ASSIGNED TASK: Look through the entries below for the line with "Добавить к заказу" and the line with "ВАС ЗАИНТЕРЕСУЕТ", then give again exactly those two lines and all lines between them, minus the pictures.

[[ INPUT DATA, beginning ]]

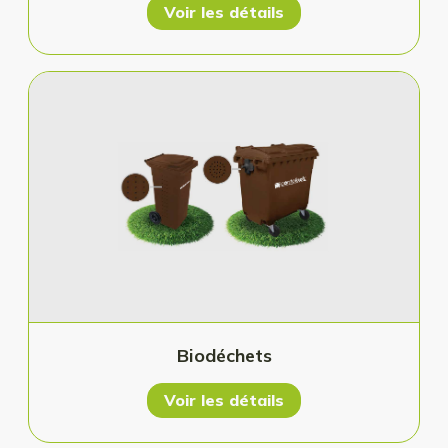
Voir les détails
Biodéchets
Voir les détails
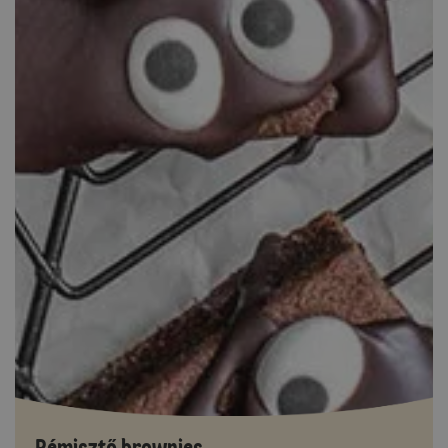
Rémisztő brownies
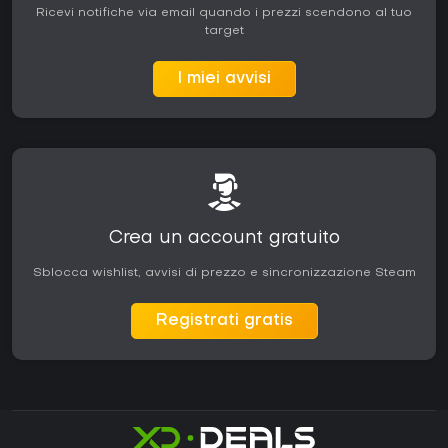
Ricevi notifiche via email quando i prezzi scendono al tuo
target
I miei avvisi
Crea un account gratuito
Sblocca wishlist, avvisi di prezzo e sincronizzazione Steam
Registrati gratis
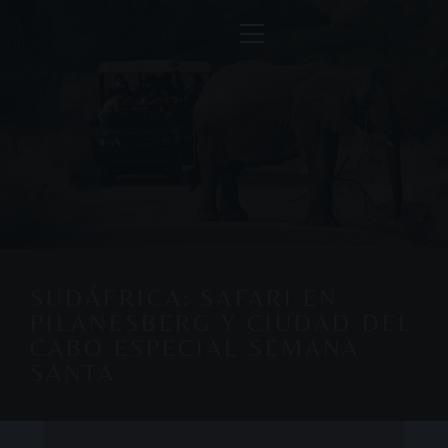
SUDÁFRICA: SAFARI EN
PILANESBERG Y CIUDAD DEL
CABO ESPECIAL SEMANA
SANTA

[[ INPUT DATA, end ]]
[[ INPUT DATA, beginning ]]

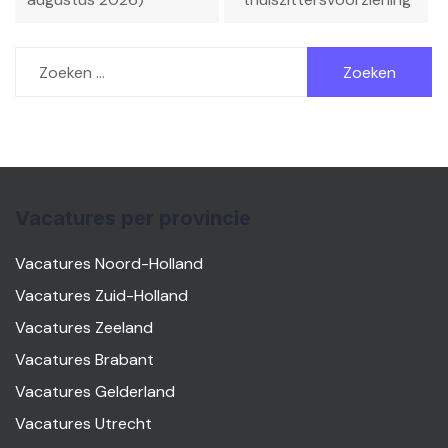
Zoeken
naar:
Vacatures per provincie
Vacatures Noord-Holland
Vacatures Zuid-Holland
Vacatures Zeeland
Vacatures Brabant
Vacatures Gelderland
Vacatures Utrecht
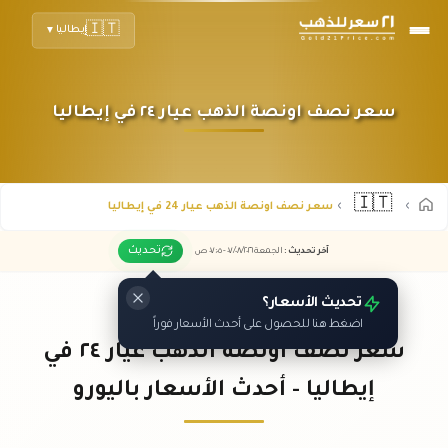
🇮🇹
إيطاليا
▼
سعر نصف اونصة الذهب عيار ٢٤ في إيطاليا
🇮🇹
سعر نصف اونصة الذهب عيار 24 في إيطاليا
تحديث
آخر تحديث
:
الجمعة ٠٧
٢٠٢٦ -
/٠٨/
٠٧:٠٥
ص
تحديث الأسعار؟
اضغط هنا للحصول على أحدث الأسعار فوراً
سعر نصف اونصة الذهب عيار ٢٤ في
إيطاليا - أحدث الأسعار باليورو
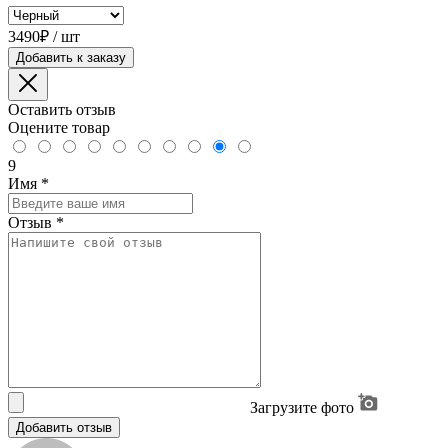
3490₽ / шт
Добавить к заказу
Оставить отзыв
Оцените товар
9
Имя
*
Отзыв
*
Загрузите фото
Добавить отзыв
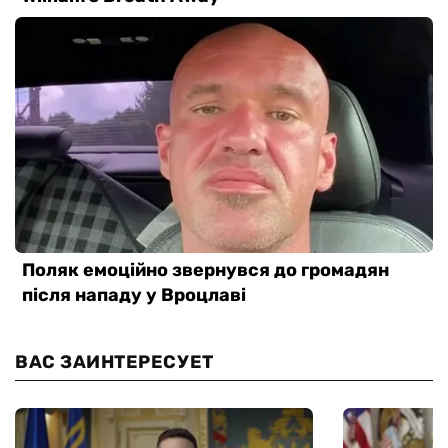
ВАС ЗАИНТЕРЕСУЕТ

[[ INPUT DATA, end ]]

FINISHED TASK:
Добавить к заказу
Оставить отзыв
Оцените товар
9
Имя
*
Отзыв
*
Загрузите фото
Добавить отзыв
ВАС ЗАИНТЕРЕСУЕТ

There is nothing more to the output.